Submitted by jayspray on Thu, 12/24/2009 - 4:58pm.
Jim_McD's picture

Defending Zombies remakes kind of answers any questions you might have about their intelligence, doesn't it?


Submitted by Jim_McD on Thu, 12/24/2009 - 1:57pm.
Sirand's picture

Replace AVP-R with the original AVP and you'd have a perfect list.


Submitted by Sirand on Thu, 12/24/2009 - 10:42am.

Foy,

Why the hate on Scary Movie 2. Chis Elliot and that HAND.....I can understand part 3 and 4 being as dumb as they come....but an R rated spoof movie and Chris Elliot singing that Poltergeist 2 song had me in stitches....not to mention the cripples ripping on each other.

And the exorcism scene in the beginning? James Woods? Nothing made you laugh?


Submitted by gorebath on Thu, 12/24/2009 - 10:12am.
Cash Bailey's picture

Dead-on, Foy! VAN HELSING is a movie so staggeringly stupid and incomprehensible I grew genuinely angry while I watched it.

Not since BATMAN AND ROBIN has a director and a studio taken such a monumental shit on an audience at such massive monetary expense.

And I'm pretty sure the real reason they changed the character's first name is so that they could copyright it for, no doubt, the deluge of spin-offs, tie-ins and merchandising a sure-fire masterpiece like this was bound to create.

You can't copyright 'Abraham Van Helsing' no more than you can copyright 'Count Dracula'.


Submitted by Cash Bailey on Thu, 12/24/2009 - 4:16am.
Matt Serafini's picture

I actually like some of the film's on Foy's list - for varying reasons. Black X-mas, When a Stranger Calls and AVP-R all sit in my collection.

But he's right about one thing: nobody defends Halloween Resurrection.

That said, Zombie's movie is far, far worse, but I'll save the 'why' for my own list.

And really, good list, man. A very fun read.


Submitted by Matt Serafini on Thu, 12/24/2009 - 3:19am.
Foywonder's picture

As vehemently as I would disagree I can at least comprehend what aspects of Black Christmas and AVP-R one might find go for. But the remake of When a Stranger Calls...? Really? Explain to me what it is about that film appeals to you. I really want to know.

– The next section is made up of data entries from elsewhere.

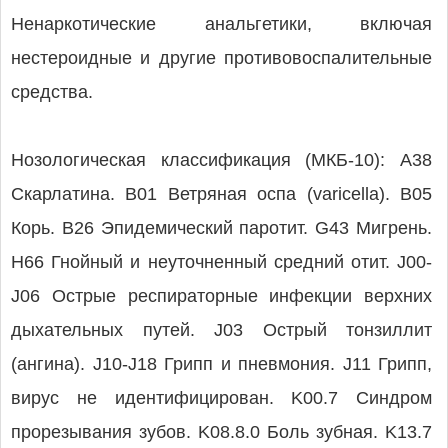
Ненаркотические анальгетики, включая
нестероидные и другие противовоспалительные
средства.
Нозологическая классификация (МКБ-10): A38
Скарлатина. B01 Ветряная оспа (varicella). B05
Корь. B26 Эпидемический паротит. G43 Мигрень.
H66 Гнойный и неуточненный средний отит. J00-
J06 Острые респираторные инфекции верхних
дыхательных путей. J03 Острый тонзиллит
(ангина). J10-J18 Грипп и пневмония. J11 Грипп,
вирус не идентифицирован. K00.7 Синдром
прорезывания зубов. K08.8.0 Боль зубная. K13.7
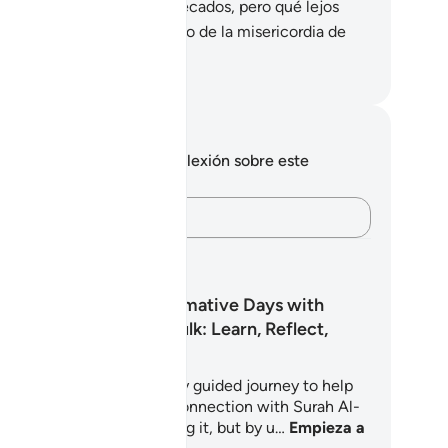
tonces reconocerán sus pecados, pero qué lejos
tán los condenados al fuego de la misericordia de
s”.
eikh Isa Garcia
tas y reflexiones
 tienes ninguna nota ni reflexión sobre este
sículo.
Plasma tus pensamientos…
anes de aprendizaje
30 Transformative Days with
Surah Al-Mulk: Learn, Reflect,
Memorize
is Learning Plan is a 30-day guided journey to help
u build a sincere, lasting connection with Surah Al-
lk – not just by memorizing it, but by u…
Empieza a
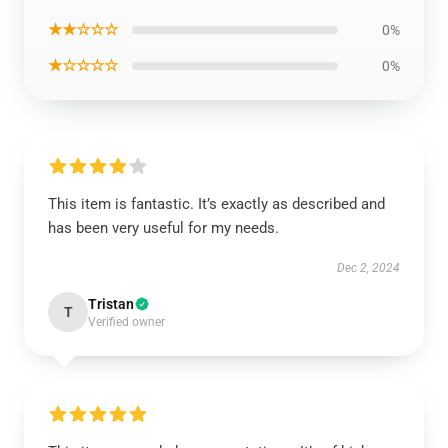
★★☆☆☆
0%
★☆☆☆☆
0%
This item is fantastic. It’s exactly as described and
has been very useful for my needs.
Dec 2, 2024
Tristan
T
Verified owner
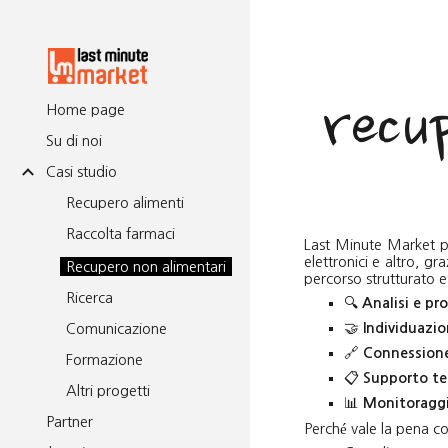
Sk
recu
Home page
Su di noi
Casi studio
Recupero alimenti
Raccolta farmaci
Last Minute Market pr
elettronici e altro, gr
Recupero non alimentari
percorso strutturato e 
Ricerca
🔍
Analisi e pr
🤝
Comunicazione
Individuazio
🔗
Connessione 
Formazione
📋
Supporto te
Altri progetti
📊
Monitoraggi
Partner
Perché vale la pena c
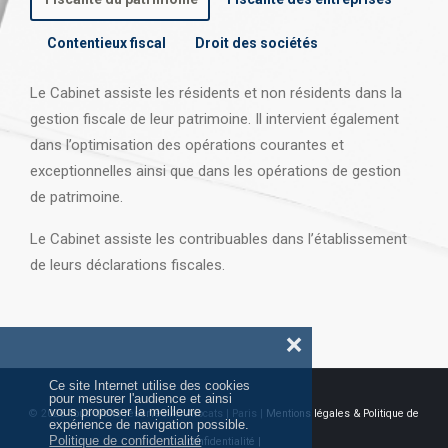
Contentieux fiscal
Droit des sociétés
Le Cabinet assiste les résidents et non résidents dans la
gestion fiscale de leur patrimoine. Il intervient également
dans l’optimisation des opérations courantes et
exceptionnelles ainsi que dans les opérations
de gestion
de patrimoine.
Le Cabinet assiste les contribuables dans l’établissement
de leurs déclarations fiscales.
❌
Ce site Internet utilise des cookies
pour mesurer l'audience et ainsi
vous proposer la meilleure
© 2026 Tous droits réservés AJ Avocats | Paris |
Mentions légales & Politique de
expérience de navigation possible.
Politique de confidentialité
confidentialité |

Submitted by Foywonder on Thu, 12/24/2009 - 3:52am.
Blwn2bts's picture

This is by far the best list that I have read this year. Not because of the films you picked or the reasoning behind the choices (even though I agree with all of them), but because of the following line:

"If Paul WS Anderson had written that line it would have been 'Fuck with Santa and we'll see who shits in the stocking.'"

Brilliant!


Submitted by Blwn2bts on Thu, 12/24/2009 - 2:00am.
moderator Agreed. When I first saw
Debi Moore's picture

Agreed. When I first saw it, I about fell out of my chair laughing. Truly a classic!


Submitted by Debi Moore on Thu, 12/24/2009 - 1:20pm.